Though whiskey drinkers might think of themselves as savvy, Kinney said whiskey was the “red flag” order when she was behind the bar, recalling numerous arguments with belligerent patrons who thought they were ordering an Old Fashioned, when they really meant a Manhattan. “They expected a maraschino cherry,” she said. Does this mean that whiskey is the drink of choice for people trying to “look hip,” but aren’t?
According to an article looking at whiskey’s recent popularity among millennials, that might be true. Expert Aimée Lutkin, the blogger behind Two Dates a Week (where she chronicles two dates she goes on each week), agrees that whiskey might be the most “basic” drink.
“People write that they drink whiskey in their [dating] profiles, as if it puts them in some sort of secret club,” she said. “Sometimes I wonder if someone is trying to impress me by ordering whiskey.”
Meanwhile, it seems that gin is quickly becoming the hot new liquor of choice — which means if you’re interested in someone who is truly on the cutting edge, look for the date who orders a Gin Martini. Going further down the cocktail rabbit hole, those who reach for a classic vodka soda might be more body-conscious, as this is known for being one of the lowest calorie options at the bar. And if someone orders a Cosmopolitan in 2017, wait until they finish that box set of Sex and The City before deciding whether or not you want to commit.
Conclusion: Whiskey does not automatically make you cool, vodka means you’re probably health-conscious, and Cosmopolitans mean you’re behind the times.
What about the non-drinkers? Lutkin says she fully supports the coffee date. “It requires being more present and listening,” she said. “It’s harder, but has its rewards.

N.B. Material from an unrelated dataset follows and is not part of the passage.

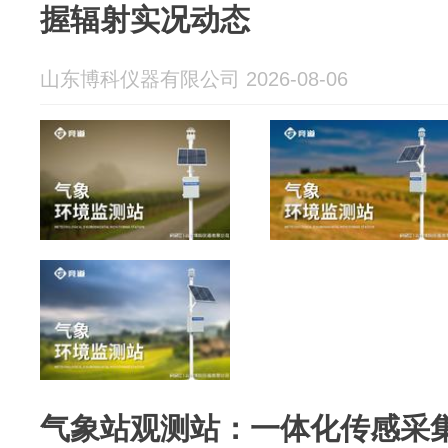
握辐射实况动态
山东博科仪器有限公司 2026-08-06
气象站观测站：一体化传感采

Plus, you spend less money and feel virtuous and alert afterwards.”
In fact, 64% of OkCupid members prefer “coffee and chit chat” on a first date, compared to the 20% who prefer “drinks and making out.” If this tells us anything, it could simply mean that not everyone prefers alcohol on a first date.
Conclusion: Coffee drinkers have their lives together. This intimidates those of us who don’t.
Many of the people I spoke with agreed that the drink of choice wasn’t as important as the pace at which it’s consumed. While some had no set system for keeping a (somewhat) level head, Lutkin is much more methodical in her approach. “Two drinks and I either say goodbye or ask if they’d like to meet again sometime,” she said.
And as far as paying the bill, splitting or alternating rounds seems to be the modern way to go. Lutkin also had firm rules on this: “I always pay for myself and ask that they do the same, unless they’ve traveled an inconvenient distance to meet me,” she said. “Then I’ll get the first round as a thank you.”
Conclusion: A drinks date is a casual, fun way to get to know someone new, and should be approached with an open mind and willingness to pay your way.